Il ponte Rodríguez de la Borbolla venne costruito per la necessità di sostituire l’antico guado in barca che univa La Algaba con Siviglia. Fu per questo motivo che nel 1904 venne pianificata la costruzione di un ponte con tre campate metalliche e accesso costituito da un grande pontile suddiviso in nove arcate.

Il motivo per cui il ponte reca il nome della Regina di Spagna Isabella II si deve alla costruzione avvenuta sotto il suo regno; venne inaugurato nel febbraio 1852. Gli ingegneri francesi Steinacher e Bernadet ebbero l'incarico di trasformare in realtà il progetto, prendendo come modello un ponte di Parigi non più esistente, denominato Carrousel.

Il ponte del Santísimo Cristo de la Expiración è un ponte urbano di Siviglia che attraversa il fiume Guadalquivir e che costituisce uno sbocco naturale della città verso Aljarafe e la provincia di Huelva. Fu costruito nel 1991.

È uno dei principali accessi alla zona nord dell'isola della Cartuja e si trova nelle vicinanze del Parco Scientifico e Tecnologico e al parco tematico Isla Mágica.
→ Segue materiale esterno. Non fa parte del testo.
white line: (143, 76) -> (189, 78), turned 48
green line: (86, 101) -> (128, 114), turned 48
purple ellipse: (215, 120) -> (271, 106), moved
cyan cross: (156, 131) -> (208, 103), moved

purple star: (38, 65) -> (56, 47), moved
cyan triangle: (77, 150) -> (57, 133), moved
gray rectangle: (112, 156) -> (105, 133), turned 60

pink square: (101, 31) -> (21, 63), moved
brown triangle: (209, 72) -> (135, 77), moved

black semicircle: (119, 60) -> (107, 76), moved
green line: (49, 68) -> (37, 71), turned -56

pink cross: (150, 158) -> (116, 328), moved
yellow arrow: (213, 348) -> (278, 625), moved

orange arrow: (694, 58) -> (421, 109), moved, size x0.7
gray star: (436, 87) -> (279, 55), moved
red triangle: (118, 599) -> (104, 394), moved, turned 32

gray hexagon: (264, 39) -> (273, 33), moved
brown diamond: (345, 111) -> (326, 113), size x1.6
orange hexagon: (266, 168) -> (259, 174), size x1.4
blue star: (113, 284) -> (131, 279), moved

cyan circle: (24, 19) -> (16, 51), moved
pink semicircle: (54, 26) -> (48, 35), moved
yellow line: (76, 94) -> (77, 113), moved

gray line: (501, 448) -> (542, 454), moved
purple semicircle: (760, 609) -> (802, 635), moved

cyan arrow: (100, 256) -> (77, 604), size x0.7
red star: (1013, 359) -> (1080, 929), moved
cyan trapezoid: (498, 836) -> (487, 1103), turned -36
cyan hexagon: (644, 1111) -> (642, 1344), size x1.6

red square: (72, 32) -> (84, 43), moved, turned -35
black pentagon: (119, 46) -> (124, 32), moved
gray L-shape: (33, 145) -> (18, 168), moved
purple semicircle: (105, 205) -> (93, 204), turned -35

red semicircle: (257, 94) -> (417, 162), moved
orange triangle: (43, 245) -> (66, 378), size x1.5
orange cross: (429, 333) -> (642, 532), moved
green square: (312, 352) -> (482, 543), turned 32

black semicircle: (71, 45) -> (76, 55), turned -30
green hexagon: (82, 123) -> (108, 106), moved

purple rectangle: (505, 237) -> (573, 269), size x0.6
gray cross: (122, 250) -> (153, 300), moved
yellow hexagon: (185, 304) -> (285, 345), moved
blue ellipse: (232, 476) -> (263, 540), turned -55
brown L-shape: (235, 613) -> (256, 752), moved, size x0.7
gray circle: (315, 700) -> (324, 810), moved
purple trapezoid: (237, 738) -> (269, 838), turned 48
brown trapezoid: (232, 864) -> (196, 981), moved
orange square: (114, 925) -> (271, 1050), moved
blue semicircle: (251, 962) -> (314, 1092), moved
Gli ingegneri incaricati della progettazione furono Marcos Jesús Pantaleón e Juan José Arenas, anche in questo caso in vista della Expo '92.

Il ponte del Alamillo di Siviglia è un ponte strallato con un pilone di contrappeso sul fiume Guadalquivir.

I romani lasciarono a San Nicolás del Puerto la loro particolare impronta, che oggi si percepisce negli importanti resti che si conservano, di cui il più noto è il “ponte di pietra” sul fiume Galindón.

Lungo la vecchia strada di Villanueva de San Juan-El Saucejo, ormai in disuso, si trova il ponte noto come “De los seis ojos” e il cui nome proviene dal numero di archi che lo formano per attraversare il fiume Corbones. Oggi, quest’area viene sfruttata per celebrare il pellegrinaggio in onore alla patrona, la Virgen del Rosario.